MS_muUL = stat_model.computeUpperLimitOnMu()
print(f"Upper limit on POI : {MS_muUL}")

print("Difference on muUL:",(muUL_pyhfOnly-MS_muUL)*100/muUL_pyhfOnly,"%")

Expected behaviour

Same results from the two outputs.

Additional information

The patch and the signal yields were computed with SModelS (using the TChiWH_350_180_350_180.slha file) and I cannot attach it due to its file type. Same for the background only statistical model of the analysis (ATLAS-SUSY-2019-08).
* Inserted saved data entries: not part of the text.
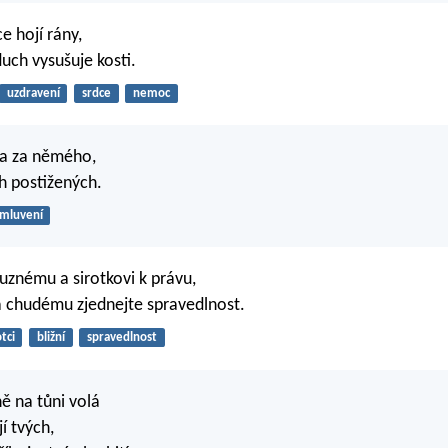
e hojí rány,
duch vysušuje kosti.
uzdravení
srdce
nemoc
ta za němého,
h postižených.
mluvení
znému a sirotkovi k právu,
 chudému zjednejte spravedlnost.
otci
bližní
spravedlnost
ě na tůni volá
í tvých,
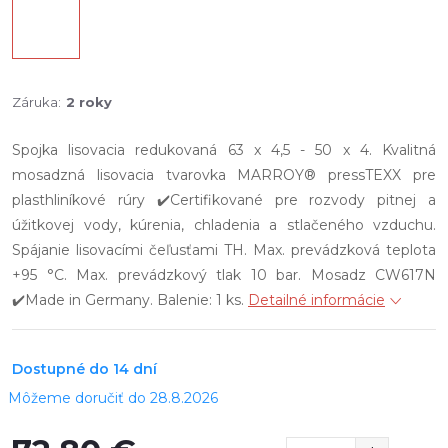
Záruka
:
2 roky
Spojka lisovacia redukovaná 63 x 4,5 - 50 x 4. Kvalitná
mosadzná lisovacia tvarovka MARROY® pressTEXX pre
plasthliníkové rúry ✔️Certifikované pre rozvody pitnej a
úžitkovej vody, kúrenia, chladenia a stlačeného vzduchu.
Spájanie lisovacími čeľusťami TH. Max. prevádzková teplota
+95 °C. Max. prevádzkový tlak 10 bar. Mosadz CW617N
✔️Made in Germany. Balenie: 1 ks.
Detailné informácie
Dostupné do 14 dní
28.8.2026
jackaraz commented 1 year ago

Hi @APMDSLHC, could you look into the source of the difference? like $\hat{\mu},\ \min(-\log\mathcal{L})$ etc. If these are the same it might be the brenq.

jackaraz commented 1 year ago

Hi @APMDSLHC, please note that with the last updates, you will get different values for $\mu_{UL}$ between SModelS and MadStats. The legacy code used the wrong $CL_s$ values for expected statistical testing. Now we have three distinct expectation types, unified throughout all the backends, and each has well-defined differences.